As a pure comparative fault state, the applicable Louisiana Civil Code article mandates that the negligence of all persons whose fault caused or contributed to an accident “shall be determined” by the finder of fact. This includes the fault of non-parties to the lawsuit, any bankrupt parties, and parties who enjoy statutory immunity from suit. Considering the broad scope of Louisiana’s comparative fault law, the Louisiana Supreme Court allowed for the separate fault of the employer to be included in the liability assessment. Thus, not only will the employer be liable for its own fault, but the employer will also be vicariously liable to the plaintiff for the fault of its employee.
Martin will have an adverse impact on future litigation against commercial vehicle operators in Louisiana, as well as in all litigation against other employers who are sued for the conduct of their employees in the course and scope of their employment. Martin will likely be used by plaintiffs in an attempt to have jurors focus on the employer’s conduct; thus, allowing plaintiffs greater availability to pursue reptile theory claims.

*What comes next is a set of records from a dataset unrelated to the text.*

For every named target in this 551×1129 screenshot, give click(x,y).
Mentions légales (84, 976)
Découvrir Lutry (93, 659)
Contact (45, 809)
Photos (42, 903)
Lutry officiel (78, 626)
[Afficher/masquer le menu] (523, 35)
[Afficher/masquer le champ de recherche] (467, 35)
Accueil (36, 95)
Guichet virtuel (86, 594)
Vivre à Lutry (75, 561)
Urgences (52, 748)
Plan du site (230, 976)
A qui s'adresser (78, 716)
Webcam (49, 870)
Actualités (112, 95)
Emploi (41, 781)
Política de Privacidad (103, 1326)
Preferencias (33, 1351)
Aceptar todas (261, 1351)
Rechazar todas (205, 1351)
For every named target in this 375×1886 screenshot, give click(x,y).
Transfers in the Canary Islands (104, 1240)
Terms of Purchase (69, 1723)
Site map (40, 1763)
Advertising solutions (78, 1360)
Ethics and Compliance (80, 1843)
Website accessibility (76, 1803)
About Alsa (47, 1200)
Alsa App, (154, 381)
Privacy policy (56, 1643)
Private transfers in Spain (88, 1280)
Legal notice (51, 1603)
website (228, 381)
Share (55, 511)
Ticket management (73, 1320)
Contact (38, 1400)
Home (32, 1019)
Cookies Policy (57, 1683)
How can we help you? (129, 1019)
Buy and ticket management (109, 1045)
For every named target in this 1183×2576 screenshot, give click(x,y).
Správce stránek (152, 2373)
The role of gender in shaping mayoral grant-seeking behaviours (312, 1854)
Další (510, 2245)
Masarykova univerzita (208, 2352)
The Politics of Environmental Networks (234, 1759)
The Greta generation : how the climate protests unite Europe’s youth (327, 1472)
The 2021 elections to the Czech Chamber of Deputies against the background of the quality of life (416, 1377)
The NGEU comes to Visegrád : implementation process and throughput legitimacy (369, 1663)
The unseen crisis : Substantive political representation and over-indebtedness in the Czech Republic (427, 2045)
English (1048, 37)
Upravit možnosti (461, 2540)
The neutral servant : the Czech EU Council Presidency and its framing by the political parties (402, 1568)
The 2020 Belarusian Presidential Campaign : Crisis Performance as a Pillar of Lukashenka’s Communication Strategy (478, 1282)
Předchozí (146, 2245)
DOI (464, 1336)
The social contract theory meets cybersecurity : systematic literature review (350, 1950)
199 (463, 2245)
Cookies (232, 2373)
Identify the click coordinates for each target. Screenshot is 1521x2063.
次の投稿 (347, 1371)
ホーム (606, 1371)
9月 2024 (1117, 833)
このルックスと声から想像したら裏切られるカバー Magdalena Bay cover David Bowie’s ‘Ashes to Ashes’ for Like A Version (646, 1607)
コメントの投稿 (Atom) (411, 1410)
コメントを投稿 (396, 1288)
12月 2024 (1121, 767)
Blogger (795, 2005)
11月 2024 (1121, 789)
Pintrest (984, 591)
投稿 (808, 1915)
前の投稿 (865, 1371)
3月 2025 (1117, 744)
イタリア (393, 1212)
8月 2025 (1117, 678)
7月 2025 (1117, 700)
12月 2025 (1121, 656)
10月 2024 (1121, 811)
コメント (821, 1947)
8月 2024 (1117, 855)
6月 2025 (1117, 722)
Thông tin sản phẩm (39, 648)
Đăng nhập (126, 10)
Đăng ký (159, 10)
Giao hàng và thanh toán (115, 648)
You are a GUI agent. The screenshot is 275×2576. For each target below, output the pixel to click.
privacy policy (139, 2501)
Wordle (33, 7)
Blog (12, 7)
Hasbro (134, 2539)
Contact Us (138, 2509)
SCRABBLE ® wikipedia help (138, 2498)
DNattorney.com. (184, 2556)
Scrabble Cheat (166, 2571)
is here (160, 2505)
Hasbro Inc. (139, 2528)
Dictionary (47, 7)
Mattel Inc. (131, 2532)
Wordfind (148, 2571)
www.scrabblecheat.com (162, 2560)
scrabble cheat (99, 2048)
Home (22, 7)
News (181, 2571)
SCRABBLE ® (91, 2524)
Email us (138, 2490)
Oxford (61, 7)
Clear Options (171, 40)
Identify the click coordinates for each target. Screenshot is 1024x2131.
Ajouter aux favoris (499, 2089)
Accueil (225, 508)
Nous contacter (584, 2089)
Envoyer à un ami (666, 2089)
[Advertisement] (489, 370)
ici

Our Louisiana offices are already seeing an increase in the number of new lawsuits containing allegations of employer negligence. In light of this development, it is important to maintain accurate record keeping for all employees and independent truckers who operate under a motor carrier’s authority. Moreover, potential hires should be carefully evaluated during the hiring process to avoid unnecessary exposure to liability.